Convergence Theorems in the extended real numbers

Question

I'm studying measure theory and usually functions take values in the extended real line. For most of the theorems, pointwise limits of such functions are considered.

Now I was wondering whether some limit theorems that hold for $\mathbb{R}$ also hold in the extended real numbers since the proofs of these I know most of the time rely on the absolute value metric in $\mathbb{R}$. Are there alternative proofs that can be generalized more easily?

In particular, I would like to know if the following theorems hold and what the best way to prove them is, ideally without studying a lot of topology since I am familiar with metric spaces but not with topology.

For sequences in $\mathbb{R}$:

(1) Let $\lim \limits_{n \to \infty} a_{n}=a$ and $\lim \limits_{n \to \infty} b_{n}=b$. Then $a_{n} \leq b_{n}$ $\forall n \implies a \leq b$

(2) Let $\lim \limits_{n \to \infty} a_{n}=x$ and $\lim \limits_{n \to \infty} b_{n}=x$. Then $a_{n} \leq x_{n} \leq b_{n}$ $\forall n \implies \lim \limits_{n \to \infty} x_{n}=x$

(3) Let $x_{n}$ be monotonically increasing and bounded above, then $\lim \limits_{n \to \infty}= \sup x_{n}$.
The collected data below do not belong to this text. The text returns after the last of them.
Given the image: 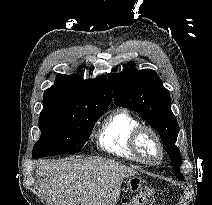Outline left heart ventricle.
I'll use <instances>...</instances> for the list:
<instances>
[{"instance_id":"b2bd125f","label":"left heart ventricle","mask_w":212,"mask_h":205,"mask_svg":"<svg viewBox=\"0 0 212 205\" xmlns=\"http://www.w3.org/2000/svg\"><path fill=\"white\" fill-rule=\"evenodd\" d=\"M144 147L148 153L152 155L156 153L154 146L148 140L144 141Z\"/></svg>"}]
</instances>
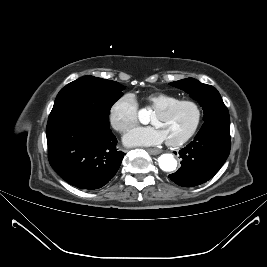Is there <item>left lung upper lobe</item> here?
Segmentation results:
<instances>
[{"label": "left lung upper lobe", "instance_id": "left-lung-upper-lobe-1", "mask_svg": "<svg viewBox=\"0 0 267 267\" xmlns=\"http://www.w3.org/2000/svg\"><path fill=\"white\" fill-rule=\"evenodd\" d=\"M170 85L185 90L204 109V121L218 118H229V112L219 92L211 85L203 84L196 79L186 78L171 82Z\"/></svg>", "mask_w": 267, "mask_h": 267}]
</instances>
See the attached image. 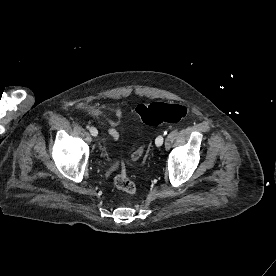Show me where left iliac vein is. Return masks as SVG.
I'll return each mask as SVG.
<instances>
[{
    "label": "left iliac vein",
    "instance_id": "4c4485c4",
    "mask_svg": "<svg viewBox=\"0 0 276 276\" xmlns=\"http://www.w3.org/2000/svg\"><path fill=\"white\" fill-rule=\"evenodd\" d=\"M163 142H164V137L162 135H159L155 140V144L157 146H161L163 144Z\"/></svg>",
    "mask_w": 276,
    "mask_h": 276
}]
</instances>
Any hints or references are much appreciated.

Thanks very much!

Edit: I've recently found a note on the extended real number system. It states that there exists a bijective, order preserving function $f:[-\infty,+\infty] \to [-1,+1]$ defined by $\varphi(c)=\frac{c}{1+\lvert c \rvert}$ for $c \in \mathbb{R}$, $\varphi(-\infty)=-1$ and $\varphi(\infty)=1$.

I'm pretty sure this is even a homeomorphism, so it preserves convergence. Am I correct that this proves that all the theorems above for $\mathbb{R}$ carry over to the extended real numbers?

Answer 1

Yes, they all hold on the extended real line $\overline{\mathbb R}$ and you do not need topology to prove them. Actually, you prove them basically as in $\mathbb R$. Consider the third statement, for instance. If $\sup_nx_n\in\mathbb R$, you prove that $\lim_nx_n=\sup_nx_n$ as in $\mathbb R$. If each $x_n$ is equal to $-\infty$, then it is clear that both $\lim_nx_n$ and $\sup_nx_n$ are equal to $-\infty$. Otherwise, both $\lim_nx_n$ and $\sup_nx_n$ are equal to $\infty$

Answer 2

Give $\overline{R}$ the order topology, as I describe here.

Then in any ordered topological space $(X,\le)$, the set $U=\{(x,y) \in X^2: x \le y \}$ is closed in $X^2$ (in the product topology on $X^2$ of course), the proof for $X=\overline{\Bbb R}$ is not hard: if $(x,y) \notin U$, this means that $x > y$. Find $z \in \overline{\Bbb R}$ such that $x > z > y$ and note that $O_x=\{u \in \Bbb R: u > z\}$ is an open neighbourhood of $x$ in $\overline{\Bbb R}$, $O_y=\{u \in \Bbb R: u < z\}$ is an open neighbourhood of $y$ in $\overline{\Bbb R}$ and $(O_x \times O_y) \cap U = \emptyset$, showing that $U$ is closed in the product topology.

A closed set is sequentially closed, so $\forall n: a_n \le b_n$ means $(a_n,b_n) \in U$ for all $n$ and so if $a_n \to a$ and $b_n \to b$, $(a_n,b_n) \to (a,b)$ in $X^2$ and so $(a,b) \in U$ as well, so $a \le b$.

It follows completely from standard order topology facts.